Review Of My First 3D Printed Tanktainer

Here they are… the parts of my first 3D printed tanktainer. 

I got a little carried away and painted the tank and tank ends before remembering to take photographs.

Read on for a review of this model.

Surface Quality

When I had these models printed I chose to use the material known as smoothest fine detail plastic. As you can see, using this option produced a very smooth finish on the tank surface. I was actually surprised how smooth.

Macro photography is very harsh. When viewed with the naked eye the tank appears much smoother. Yes, you can see a few lines on the tank but this is because I did nothing but wash the tank before painting to test the quality of the print. With my next model I’ll spend some time smoothing the surface even further.

The tank end-pieces also came out quite well. There are a few more surface marks on these pieces which I think will be unavoidable no matter how the pieces are orientated during printing but once they’ve been painted the print marks are more or less invisible from the distances they’ll be viewed from on most layouts.

However, this did give me an idea for future tanktainers. I’m going to produce both full models but also tanktainers as kits that can use a piece of scale size tube for the tank. This will avoid the need to sand and polish between fine details on the tank and also lower the cost of printing slightly.

Tabs & Slots

It’s very easy to lose track of quite how small the details you are creating actually are when you are working in a CAD program. You can enlarge your creation without any limitations and focus on details you’d probably never even be able see in real-life. For this reason I think my idea to have the tanktainer frame slot together using tabs and slots, which seemed reasonable when looking at the model in FreeCAD was a little optimistic.

Although the printed tanktainer did slot together using the tabs they were too small to do this reliably. They will need to be redesigned and made larger on future prints.

I also found that the slot I’d cut in the frame to orientate the tank correctly made the end frame very delicate. This snapped when the parts were pushed together.
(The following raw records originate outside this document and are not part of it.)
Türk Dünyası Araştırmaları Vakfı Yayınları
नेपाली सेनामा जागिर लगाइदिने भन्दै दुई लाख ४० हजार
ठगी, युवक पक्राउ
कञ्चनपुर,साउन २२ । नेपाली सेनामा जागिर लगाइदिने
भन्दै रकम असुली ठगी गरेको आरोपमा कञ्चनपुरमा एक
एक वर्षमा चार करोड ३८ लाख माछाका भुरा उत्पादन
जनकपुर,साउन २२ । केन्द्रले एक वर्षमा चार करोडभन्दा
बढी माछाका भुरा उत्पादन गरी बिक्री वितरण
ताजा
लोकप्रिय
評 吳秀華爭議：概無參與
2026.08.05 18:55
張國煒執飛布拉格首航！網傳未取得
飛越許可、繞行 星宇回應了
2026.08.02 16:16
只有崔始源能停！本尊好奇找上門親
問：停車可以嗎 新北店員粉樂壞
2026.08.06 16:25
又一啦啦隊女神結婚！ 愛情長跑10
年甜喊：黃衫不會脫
I’ll have to be more careful about positioning of tabs and slots and leaving enough clearance for parts to slide together in future models.

Cost Of Printing

The cost of printing was fairly high but this was largely down to how I created the model. I’ve since found it is much more economical to create a single model that incorporates both frame and tank connected by sprues rather than using individual frame and tank models I created originally.
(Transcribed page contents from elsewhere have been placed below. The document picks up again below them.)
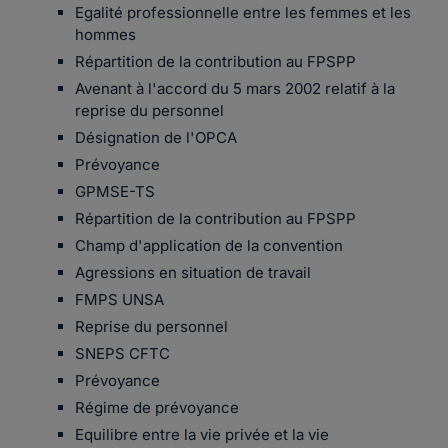
Egalité professionnelle entre les femmes et les
hommes
Répartition de la contribution au FPSPP
Avenant à l'accord du 5 mars 2002 relatif à la
reprise du personnel
Désignation de l'OPCA
Prévoyance
GPMSE-TS
Répartition de la contribution au FPSPP
Champ d'application de la convention
Agressions en situation de travail
FMPS UNSA
Reprise du personnel
SNEPS CFTC
Prévoyance
Régime de prévoyance
Equilibre entre la vie privée et la vie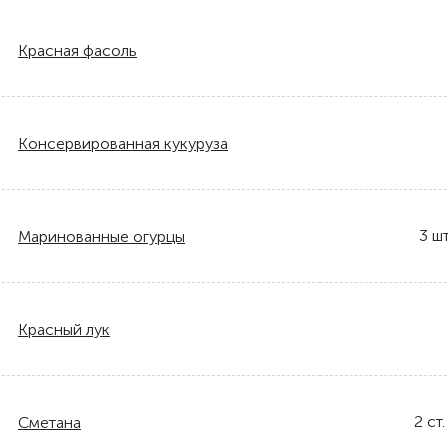
Красная фасоль
Консервированная кукуруза
3
шт
Маринованные огурцы
Красный лук
2
ст.
Сметана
It’s also worth trying to design models with the smallest footprint possible. The more space in the 3D printer your model uses the higher the cost! Future models will be much more efficiently arranged to minimise their footprints.

Remember To Check and Double Check Your Models Before Uploading

Simple advice that applies to most walks of life that I wish I’d followed. When I uploaded my first 3D print to the Shapeways website I accidentally uploaded a model with a solid tank. I’d somehow meshed a version of the tank that hadn’t been hollowed out yet. Taking the time to check my model before uploading would have saved me a few pounds.

Overall I’d call this test print a success and I’m already working on new and revised models. I’ll post more soon.